Friday, June 10, 2011

5 Fluctuating Forms Of Gender-Specific Language

The English language is riddled with suffixes that specify gender, and efforts to mirror the slow-but-sure improvement in gender equality are reflected in shifting usage in this area. Such progress, however, is inconsistent. Here's where we stand with various treatments:

1. -ess

Words altered to include an -ess ending to specify reference to a woman are generally going by the wayside: Often, a female movie, television, or theater performer is identified as an actor (though performing-arts awards retain best-actress categories), whereas terms for female members of royalty such as princess and duchess, in keeping with the anachronistic survival of the concept, persist.

Likewise, there's no reason to genderize host or waiter, or author or poet, but we hold on to enchantress, goddess, and mistress. (And, if we have any sense, we hold on to enchantresses, goddesses, and mistresses.) In addition, as you know, stewards and stewardesses were transformed into flight attendants long ago. (The U.S. Navy, by the way, no longer uses steward as an official term for an officers' attendant.)

2. -e

English preserves a few terms derived from French in which an e is appended to the end of the masculine form of some words to refer to a woman, including fiancee and confidante. Conversely — and obscurely — a man who divorces his wife is a divorce (like the feminine form, pronounced "di-vor-say" and, in print, with an acute accent mark over the e).

3. -trix

Another French form, -trix, is obsolete when referring to a female aviator, but English preserves the form in dominatrix, even though one rarely refers to a dominator (not in polite company, anyway).

4. -ine and -ina

Hero applies to male and female do-gooders alike (and retiring heroine avoids the accidental misspelling as heroin).
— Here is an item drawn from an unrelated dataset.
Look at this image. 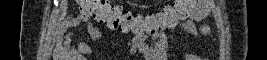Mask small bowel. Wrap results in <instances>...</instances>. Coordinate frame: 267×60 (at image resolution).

But what about those heroes of the US government, the drug czars and the energy czars and their ilk? (The word czar is the more modern Russian form — the older variant is tsar — of Caesar.) No president has appointed a female czar, but if that happened, would we refer to her as a czarina? Not likely, except in jocular usage.

5. -woman and -person

The same folks who bristle at being scolded when they refer to humankind as mankind will no doubt fuss about this next point, but don't use the suffix -man unless you're referring to a man: It's not necessary to employ the cumbersome term chairperson to refer to a female presiding or administrative officer or the position itself, or to distinguish between a chairman and a chairwoman; just say chair. (No, chair is not just the word for a piece of furniture; it's the time-honored term, on its own, for an elected or appointed position.)

Unfortunately, no such shortcut exists for referring to members of legislative bodies, but congresswoman and assemblywoman are no-brainers. The nonspecific terms congressmember and assemblymember are attested but fairly rare; the open forms (with Congress and Assembly capitalized) are more common. ("Member of Congress" is also frequently employed, but "member of the Assembly" is not.)

But what do you call a woman who likes to fish (other than, um, a great catch?). Fisherwoman may seem awkward, but that's just because we're not used to it yet. As is the case with chairwoman or congresswoman, it's a matter of only one more small syllable inserted in an already lengthy word. If you're a man who washes clothes for a living, do you want to be referred to as a washerwoman, just because that's the dominant usage? By rejecting gender-neutral language, you're subjecting half the population to the same indignity.

This isn't political correctness run rampant; it's inevitable — and inexorable — usage correction, part of the evolution of language (with the obligatory Neanderthal-like branch stubs on the evolutionary tree like waitron and waitperson as gender-neutral forms of waiter).